Wilson struggled in his debut last week while being, as Carroll put it, “under siege,” thanks to some shoddy pass protection and an impressive Arizona pass rush. Wilson finished his second start 15-for-20 for 151 yards and one touchdown, good for a quarterback rating of 112.7. He was particularly efficient in the second half, completing 6 of 8 attempts for 66 yards, including a 22-yard touchdown pass to tight end Anthony McCoy.

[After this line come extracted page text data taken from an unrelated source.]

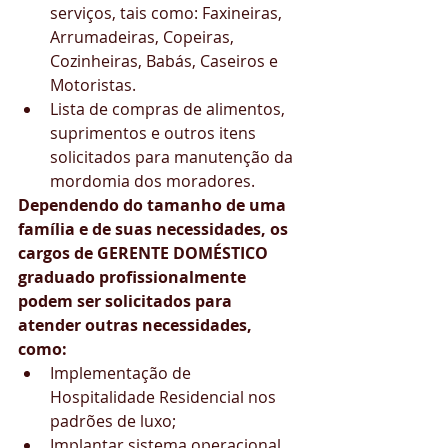
serviços, tais como: Faxineiras, 
Arrumadeiras, Copeiras, 
Cozinheiras, Babás, Caseiros e 
Motoristas.  
Lista de compras de alimentos, 
suprimentos e outros itens 
solicitados para manutenção da 
mordomia dos moradores. 
Dependendo do tamanho de uma 
família e de suas necessidades, os 
cargos de GERENTE DOMÉSTICO 
graduado profissionalmente 
podem ser solicitados para 
atender outras necessidades, 
como:
Implementação de 
Hospitalidade Residencial nos 
padrões de luxo;
Implantar sistema operacional 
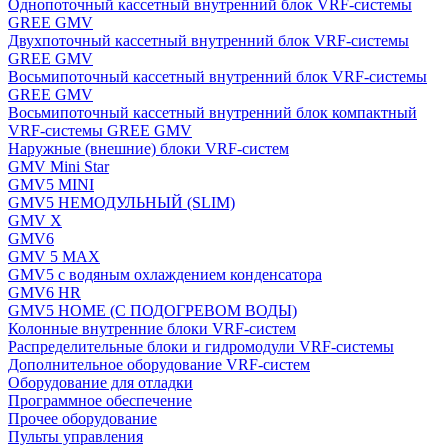
Однопоточный кассетный внутренний блок VRF-системы
GREE GMV
Двухпоточный кассетный внутренний блок VRF-системы
GREE GMV
Восьмипоточный кассетный внутренний блок VRF-системы
GREE GMV
Восьмипоточный кассетный внутренний блок компактный
VRF-системы GREE GMV
Наружные (внешние) блоки VRF-систем
GMV Mini Star
GMV5 MINI
GMV5 НЕМОДУЛЬНЫЙ (SLIM)
GMV X
GMV6
GMV 5 MAX
GMV5 с водяным охлаждением конденсатора
GMV6 HR
GMV5 HOME (С ПОДОГРЕВОМ ВОДЫ)
Колонные внутренние блоки VRF-систем
Распределительные блоки и гидромодули VRF-системы
Дополнительное оборудование VRF-систем
Оборудование для отладки
Программное обеспечение
Прочее оборудование
Пульты управления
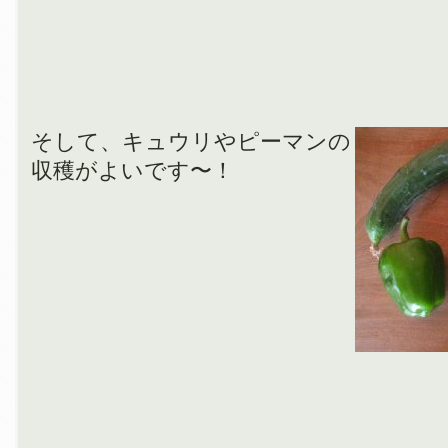
そして、キュウリやピーマンの
収穫がよいです〜！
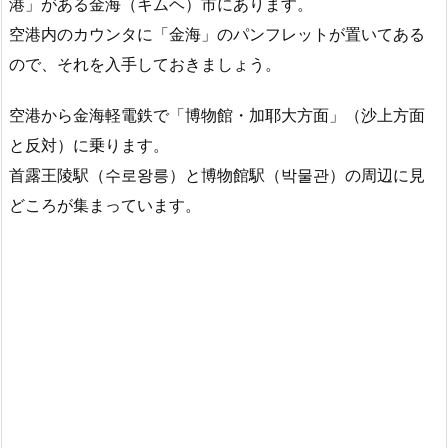
港」がある金海（キムヘ）市にあります。
空港内のカウンタに「金海」のパンフレットが置いてある
ので、それを入手しておきましょう。
空港から金海軽電鉄で「博物館・加耶大方面」（沙上方面
と反対）に乗ります。
首露王陵駅（수로왕릉）と博物館駅（박물관）の周辺に見
どころが集まっています。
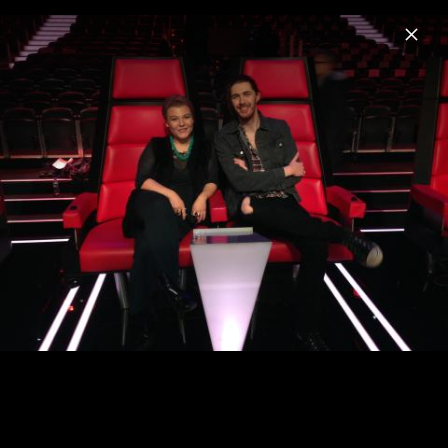
Menu
Hozier
Home
News
Musik
Videos
Fotos
Biografie
Pressebilder 2023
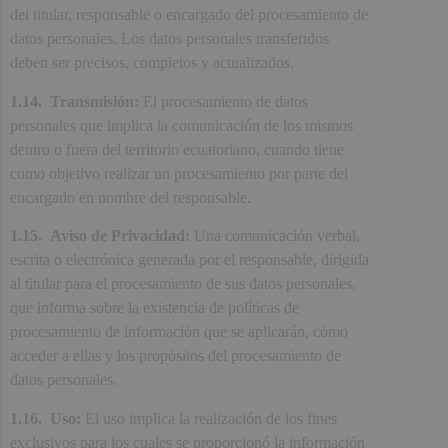
del titular, responsable o encargado del procesamiento de
datos personales. Los datos personales transferidos
deben ser precisos, completos y actualizados.
1.14. Transmisión:
El procesamiento de datos
personales que implica la comunicación de los mismos
dentro o fuera del territorio ecuatoriano, cuando tiene
como objetivo realizar un procesamiento por parte del
encargado en nombre del responsable.
1.15. Aviso de Privacidad:
Una comunicación verbal,
escrita o electrónica generada por el responsable, dirigida
al titular para el procesamiento de sus datos personales,
que informa sobre la existencia de políticas de
procesamiento de información que se aplicarán, cómo
acceder a ellas y los propósitos del procesamiento de
datos personales.
1.16. Uso:
El uso implica la realización de los fines
exclusivos para los cuales se proporcionó la información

The running game also picked up in the second half, which along with Wilson’s improved play allowed the Seahawks to score touchdowns on drives of 90 and 88 yards on consecutive possessions. While Marshawn Lynch was only able to grind out 22 yards on 10 carries in the first two quarters, he had 100 yards on 16 carries in the second half, including the final touchdown on a 3-yard run that all but put the game out of reach.
That the running game, and Lynch in particular, improved as the game went on is hardly a coincidence.
“You might get pumped up to hit (Number) 24 in the first quarter and he might get three yards, but in the fourth quarter, you really don’t want to hit him,” said Robinson. “He gets stronger, our offensive line gets stronger, and we stay with our play call.”
So with the Seahawks playing exactly the way their coach wants them to, they were able to bounce back in impressive fashion Sunday. It wasn’t a perfect performance, but it was exactly the response that they were hoping for to show that there was no hangover from their season-opening loss.
“I think it shows the character of the team,” said safety Thomas. “You could tell around the facility everybody was down the first couple of days, but we really focused and we knew we had a chance to win, even if anybody else didn’t think so.”